## REQUIREMENT:
All entries below must be retyped exactly, though pictures are to be skipped.

(RECORDS begins)

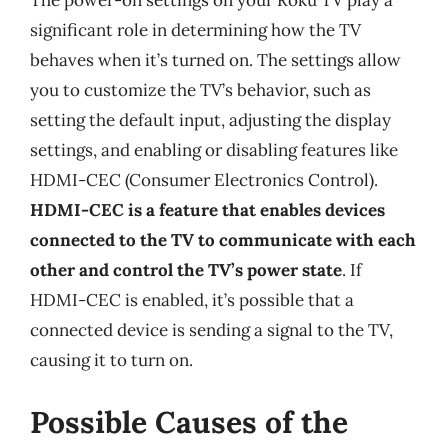
The power-on settings on your Roku TV play a
significant role in determining how the TV
behaves when it’s turned on. The settings allow
you to customize the TV’s behavior, such as
setting the default input, adjusting the display
settings, and enabling or disabling features like
HDMI-CEC (Consumer Electronics Control).
HDMI-CEC is a feature that enables devices
connected to the TV to communicate with each
other and control the TV’s power state
. If
HDMI-CEC is enabled, it’s possible that a
connected device is sending a signal to the TV,
causing it to turn on.
Possible Causes of the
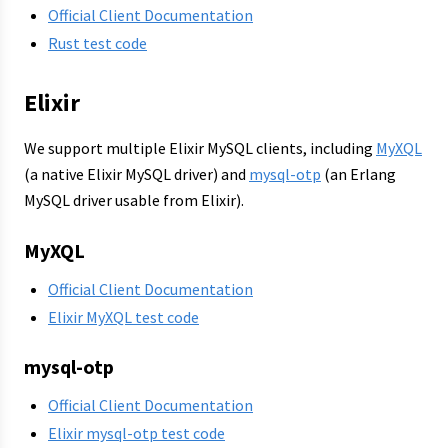
Official Client Documentation
Rust test code
Elixir
We support multiple Elixir MySQL clients, including
MyXQL
(a native Elixir MySQL driver) and
mysql-otp
(an Erlang
MySQL driver usable from Elixir).
MyXQL
Official Client Documentation
Elixir MyXQL test code
mysql-otp
Official Client Documentation
Elixir mysql-otp test code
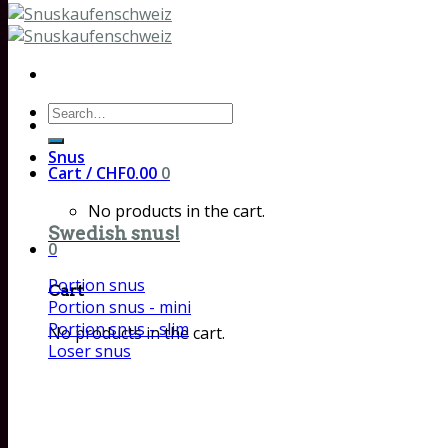
Search
for:
Snus
Cart /
CHF
0.00
0
No products in the cart.
Swedish snus!
0
Portion snus
Cart
Portion snus - mini
Portion snus - slim
No products in the cart.
Loser snus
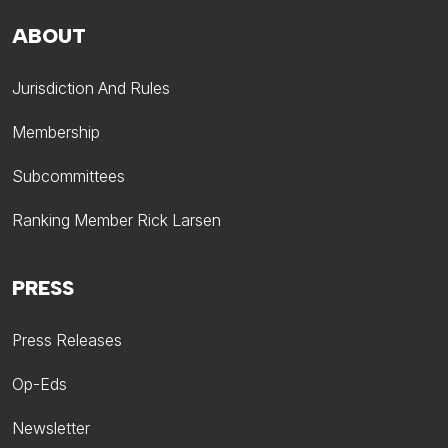
ABOUT
Jurisdiction And Rules
Membership
Subcommittees
Ranking Member Rick Larsen
PRESS
Press Releases
Op-Eds
Newsletter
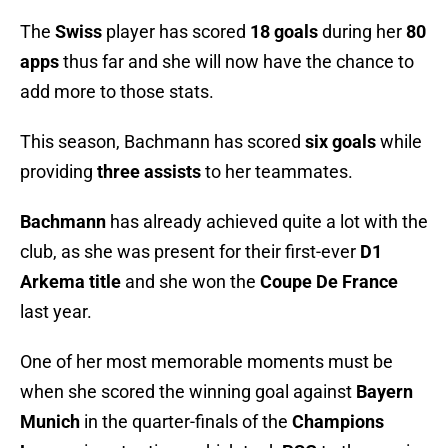
The
Swiss
player has scored
18 goals
during her
80
apps
thus far and she will now have the chance to
add more to those stats.
This season, Bachmann has scored
six
goals
while
providing
three
assists
to her teammates.
Bachmann
has already achieved quite a lot with the
club, as she was present for their first-ever
D1
Arkema title
and she won the
Coupe De France
last year.
One of her most memorable moments must be
when she scored the winning goal against
Bayern
Munich
in the quarter-finals of the
Champions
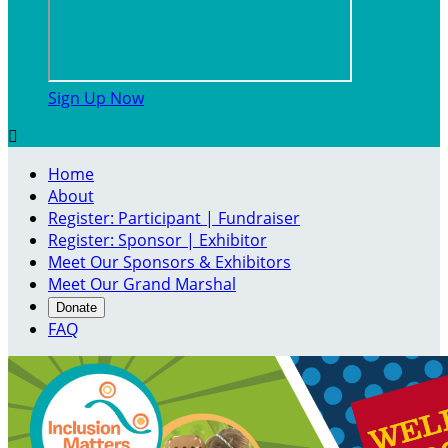
Sign Up Now

Home
About
Register: Participant | Fundraiser
Register: Sponsor | Exhibitor
Meet Our Sponsors & Exhibitors
Meet Our Grand Marshal
Donate
FAQ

(RECORDS ends)

## OUTPUT OF THE EXERCISE:
The power-on settings on your Roku TV play a
significant role in determining how the TV
behaves when it’s turned on. The settings allow
you to customize the TV’s behavior, such as
setting the default input, adjusting the display
settings, and enabling or disabling features like
HDMI-CEC (Consumer Electronics Control).
HDMI-CEC is a feature that enables devices
connected to the TV to communicate with each
other and control the TV’s power state
. If
HDMI-CEC is enabled, it’s possible that a
connected device is sending a signal to the TV,
causing it to turn on.
Possible Causes of the
Official Client Documentation
Rust test code
Elixir
We support multiple Elixir MySQL clients, including
MyXQL
(a native Elixir MySQL driver) and
mysql-otp
(an Erlang
MySQL driver usable from Elixir).
MyXQL
Official Client Documentation
Elixir MyXQL test code
mysql-otp
Official Client Documentation
Elixir mysql-otp test code
Search
for:
Snus
Cart /
CHF
0.00
0
No products in the cart.
Swedish snus!
0
Portion snus
Cart
Portion snus - mini
Portion snus - slim
No products in the cart.
Loser snus
ABOUT
Jurisdiction And Rules
Membership
Subcommittees
Ranking Member Rick Larsen
PRESS
Press Releases
Op-Eds
Newsletter
The
Swiss
player has scored
18 goals
during her
80
apps
thus far and she will now have the chance to
add more to those stats.
This season, Bachmann has scored
six
goals
while
providing
three
assists
to her teammates.
Bachmann
has already achieved quite a lot with the
club, as she was present for their first-ever
D1
Arkema title
and she won the
Coupe De France
last year.
One of her most memorable moments must be
when she scored the winning goal against
Bayern
Munich
in the quarter-finals of the
Champions
Sign Up Now

Home
About
Register: Participant | Fundraiser
Register: Sponsor | Exhibitor
Meet Our Sponsors & Exhibitors
Meet Our Grand Marshal
Donate
FAQ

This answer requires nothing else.